Focus Ramping now supported with the Fuji X-T2

I've been doing testing this week with the Fuji X-T2 and have focus control working very well with it! 

The way focus is controlled via USB with Fuji differs a bit from Canon and Nikon.  With both Canon on Nikon, there's no way to query the current position of the focus, and there's no feedback if it hits a limit.  There are simply relative move commands that tell the camera to move the focus farther or nearer, and nothing else.  Working with this, the VIEW internally tracks focus position and sends the camera relative commands, which works well as long as you don't end up hitting the limits during setup (since if you do, the VIEW will have no way of knowing the focus didn't move, so the internally tracked position will be incorrect, and you'll need to start again with the setup).
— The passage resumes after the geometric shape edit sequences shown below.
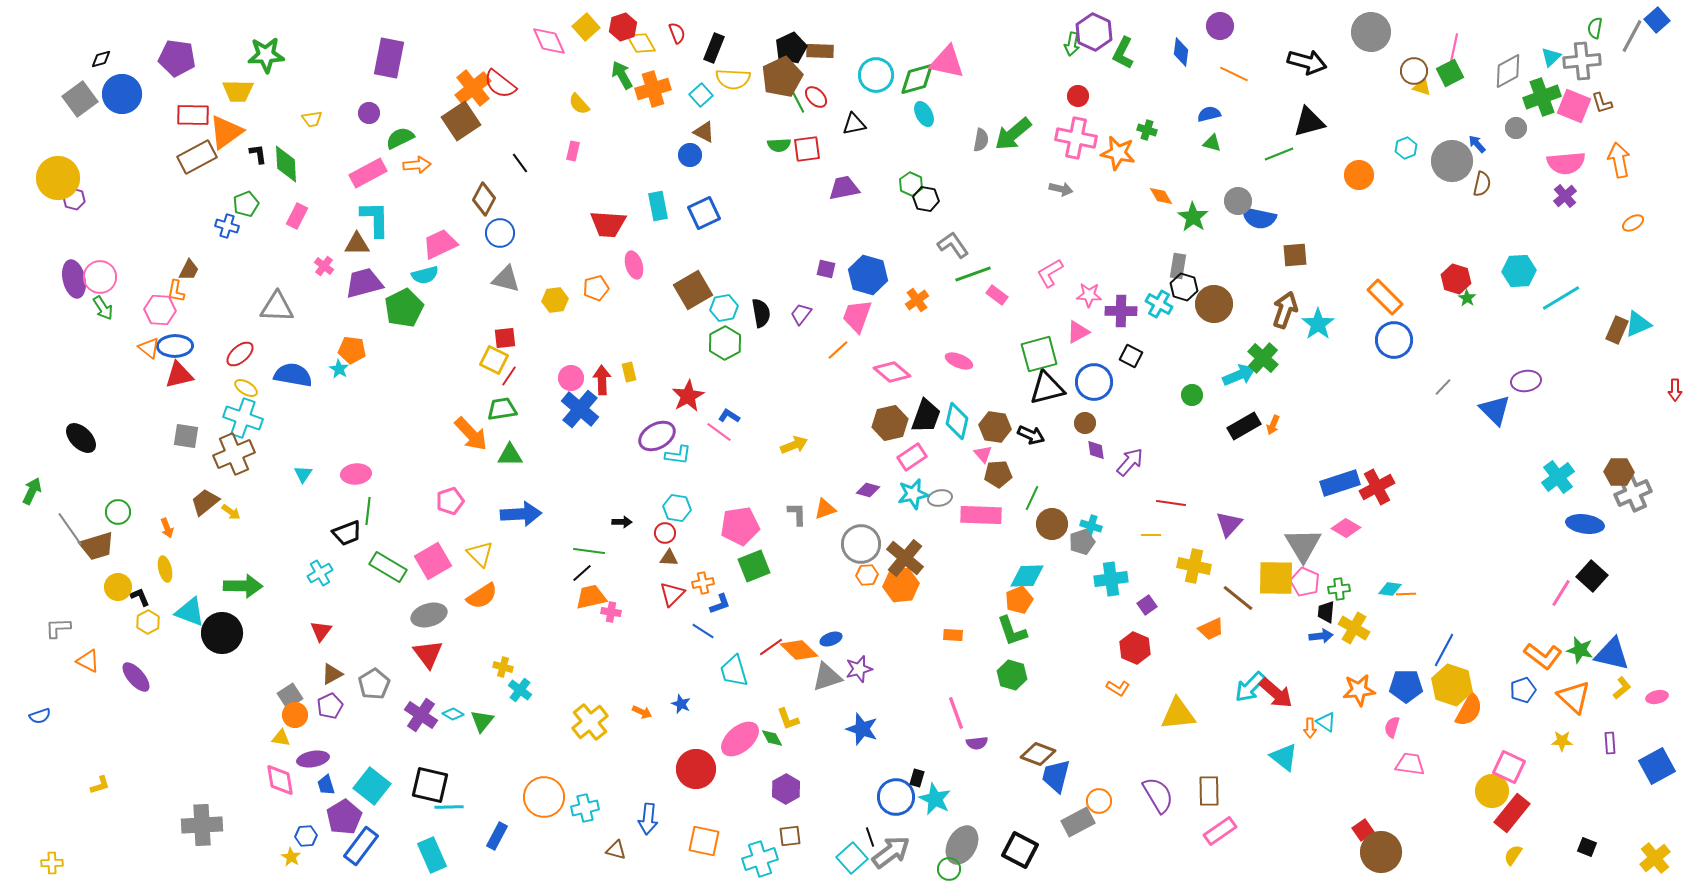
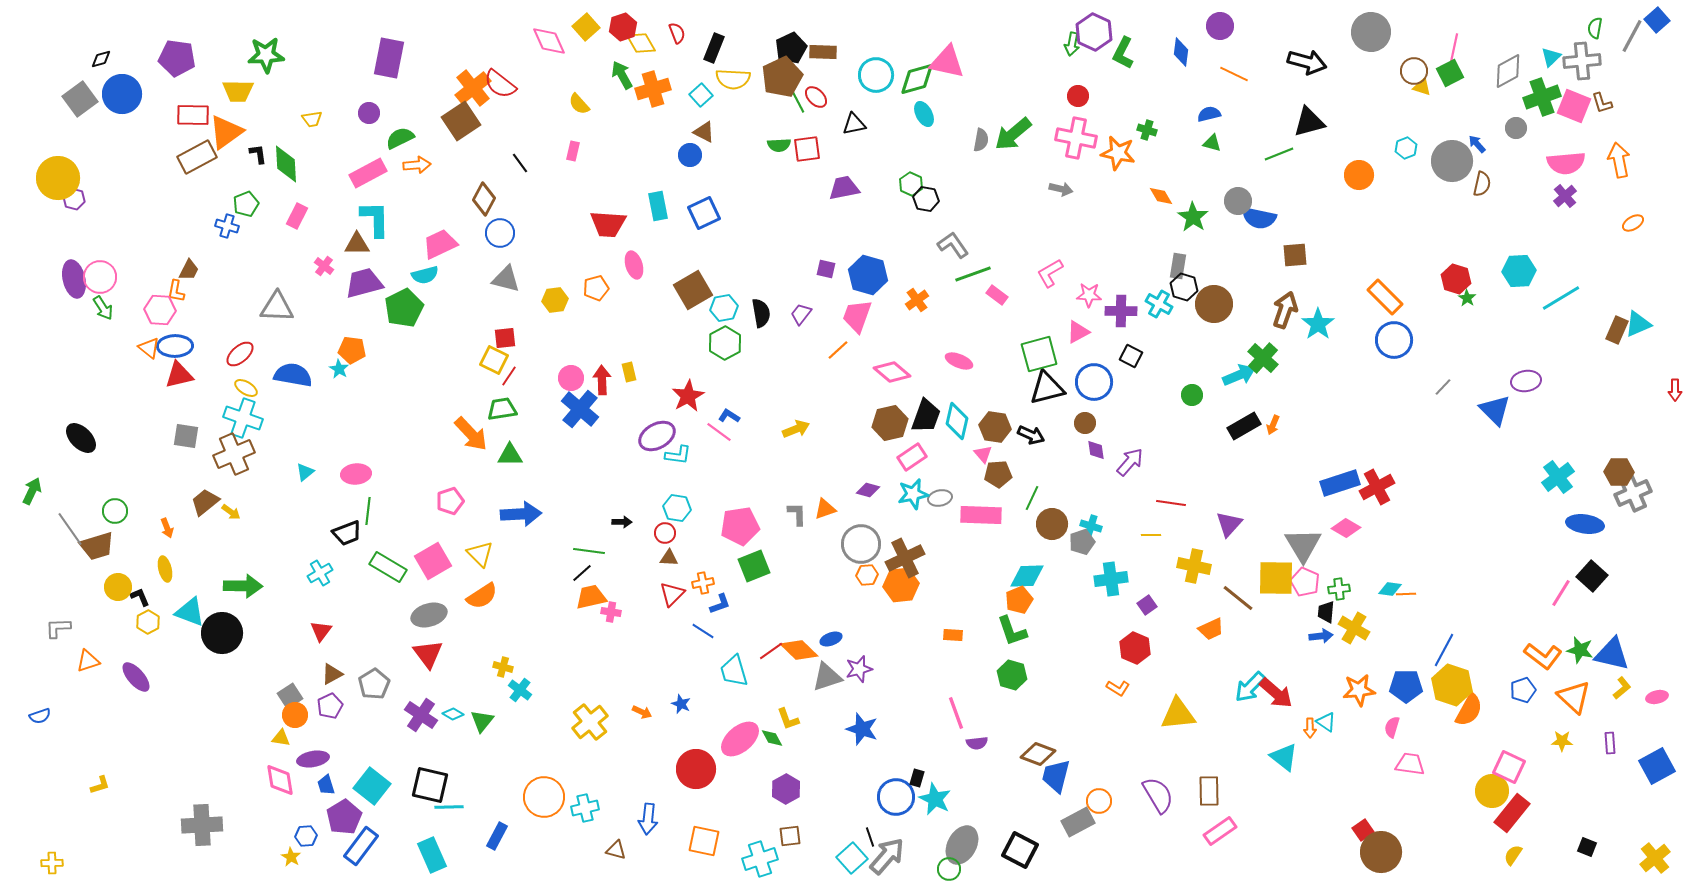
brown rectangle at (820, 51): moved 3 px right, 1 px down
yellow arrow at (794, 445): moved 2 px right, 16 px up
cyan triangle at (303, 474): moved 2 px right, 2 px up; rotated 18 degrees clockwise
green circle at (118, 512): moved 3 px left, 1 px up
brown cross at (905, 558): rotated 24 degrees clockwise
red line at (771, 647): moved 4 px down
orange triangle at (88, 661): rotated 45 degrees counterclockwise
gray arrow at (891, 852): moved 4 px left, 4 px down; rotated 12 degrees counterclockwise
Fuji is different -- in fact, it doesn't even have relative move commands.  Instead, the current position can be queried and the focus move command sends an absolute position to focus to. This sounds wonderful, but it also has its own set of quirks.  For one, when an absolute position is sent, it may not reach it exactly -- it will often overshoot, especially if moving a very small amount or very large amount.  To work around this, I query the position right after sending the move command and if it's not on target, I send the same absolute position command again until it hits it.

Since the VIEW internally expects the focus to be moved by relative amounts, for Fuji I query the current position and then add the relative move to that to determine the absolute target.  This ended up revealing another oddity: sometimes after taking a picture, the camera's focus position is very slightly different.  I don't know why, but about one out of three times, the queried focus position before and after a capture would vary by up to 5 steps.  This was an issue since the relative move would compound the incorrect position reading post-capture.  I work around this by caching the last absolute point from before the capture to base the next relative move on.  This works very well now and holds the position very accurately.  These are the kind of things I never expect to take so much time!

Below is a demo of how this is used and setup.  Note that this also works with most Canon and Nikon cameras.

And here's the resulting clip showing the motion and focus ramping:

Firmware with X-T2 support will be released in the next day or two as v1.8-beta11.